When examining the leafless canopy, look for broken, damaged and dead branches, decay cavities, rubbing and crossing branches, and weakly attached branches that form a "V" type union. It might seem difficult at first, but soon you will begin to see branches that don't have buds or the bark is sloughing off, which are pretty good signs that the branch is dead. Following some of the recent storms, including hurricane Sandy, there might be broken branches that are still hanging in the tree that should be removed before they fall out and cause damage. Look for splits or cracks in branches and cavities in the trunk or large branches.
Co-dominant stems are formed when two branches that are about the same diameter come together to form a tight V shaped union. Over time these two stems will get larger in diameter, applying pressure to each other until one stem breaks out, usually in a storm or high wind event. These tight V unions are not as strong as smaller branches that are attached with something called a branch collar.
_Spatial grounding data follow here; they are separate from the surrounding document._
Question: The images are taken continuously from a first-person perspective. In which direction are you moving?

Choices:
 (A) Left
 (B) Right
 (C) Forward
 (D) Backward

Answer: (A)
These branches tend to be growing at a 45 degree angle to the trunk and are tightly held in place by branch collars, formed by trunk wood. It is best to remove one of the co-dominant stems when the tree is young or the branch is small.
Once you evaluated your trees in the winter, you might decide they need to be pruned, either by a professional arborist or yourself, as long as you can do that safely (never climb a tree unless you have been trained to do this work and are using ropes and safety equipment). Winter is a good time to prune because we can see branch structure, insects and diseases are not present, and the tree will devote some of its stored energy into closing the pruning wounds in the spring as it begins to grow. Some worry about species that "bleed" when pruned in the winter, but it is only sap flowing from species such as maple, birch, beech and elm and it does not harm the tree.
Winter is also a good time to have an arborist evaluate and prune your trees because it is their slower season. Who knows, you might even get a better price during the winter months. Just make sure you find someone who is knowledgeable, like an ISA Certified Arborist, and will not "top", "over thin", or damage your tree.